日本の大手ビール4社は、90種類以上あると言われるビールの種類のうち今まで(実質)たった1種類しか作っていませんでした。 これは日本に限らず、世界的な大手ビール各社のほとんどが「ピルスナー」と呼ばれる種類(スタイル)のビールを主に作っています。 ピルスナーはラガーと呼ばれるビールの種類のうちの一つで19世紀にチェコで生まれました。 爽快な喉越しと軽い苦味で世界中で作られている人気のスタイルですが、日本では長い間、そして今でも多くの人がビールと言えばこのピルスナーを指すものと考えているようです。
繰り返しますがビールは90種類以上の種類に分けられます。
詳しくはべつのページを参照して頂きたいのですが、酵母の種類によって大きくエールとラガーに分けられ、多様な種類が発展しています。

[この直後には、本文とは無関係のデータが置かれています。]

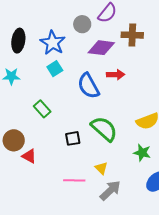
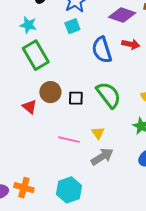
green rectangle: (42, 109) -> (36, 55), moved, size x1.6
brown circle: (14, 140) -> (50, 92), moved

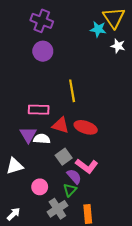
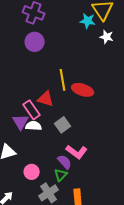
pink rectangle: (39, 110) -> (32, 110), moved, turned 54
red triangle: (61, 125) -> (46, 99), moved
red ellipse: (86, 127) -> (83, 90), moved
gray square: (64, 157) -> (63, 125), moved

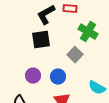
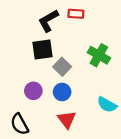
green cross: (88, 32) -> (99, 55), moved
gray square: (75, 55) -> (62, 67), moved

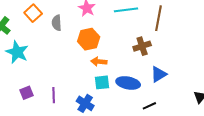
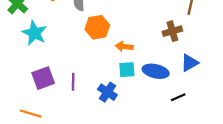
orange hexagon: (89, 39) -> (97, 27), moved
purple square: (26, 93) -> (43, 78), size x1.5

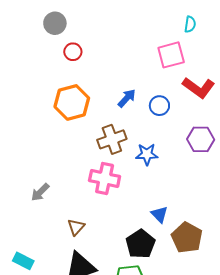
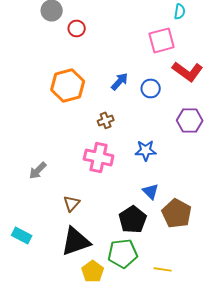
red circle: (73, 52) -> (77, 28), moved
brown cross: (112, 139) -> (106, 120), size x0.6
blue star: (147, 154) -> (146, 150), moved

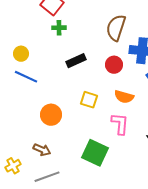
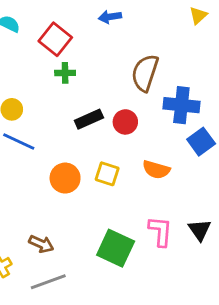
red circle: (114, 65) -> (125, 122), moved
orange circle: (51, 115) -> (65, 178), moved
pink L-shape: (120, 124) -> (160, 231), moved

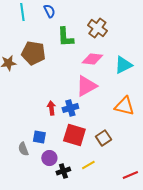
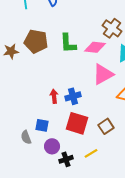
brown cross: (97, 28) -> (112, 28), moved
green L-shape: (65, 37) -> (68, 43), moved
pink triangle: (86, 86) -> (103, 74), moved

度数が10%を軽く超えるものや、ワインのようなビール、フルーティーな香りのビールなどその特徴をあげて行けば切りが無いほどです。
おそらく大手ビールメーカーは自分たちが作りあげてきた(そして押し付けてきた)「ビールのイメージ」から自分たち自身が抜け出せないのでしょう。
しかし小規模な醸造所ではそう言ったイメージからはかなり自由です。
本来ビールは多様であり、こんなに味わい方が違うんだよというかのように様々な特徴のあるビールを生み出しています。そしてその多様性は、確かな品質に裏付けられることが多くなってきたのです。
その品質は、多くのブルワーの不断の努力で年々確実に上がってきたものです。
クラフトビールは作り手だけで終わらない
そうしたクラフトビールですが普通のビールとの違いを知らないまま、冷やしてグビグビ飲んでしまうのはチョット勿体無い話しです。
ビールは、
温度
グラス
注ぎ方
で味わいが大きく変わる稀有なお酒です。
特に温度やグラスはスタイルに合わせて適切なチョイスをすることでビールの持つ本来の味わいを楽しめるでしょう。(→こちらのページも参照してね)
またビールを日の当たるような棚で販売しているような店には要注意!(あったのよ実際)
日光はビール最大の敵で、あっという間に劣化してしまいます。缶だとその心配はないのですが、そもそもそんなぞんざいな扱いだと温度変化にも弱いビールのコンディションも推して知るべし、です。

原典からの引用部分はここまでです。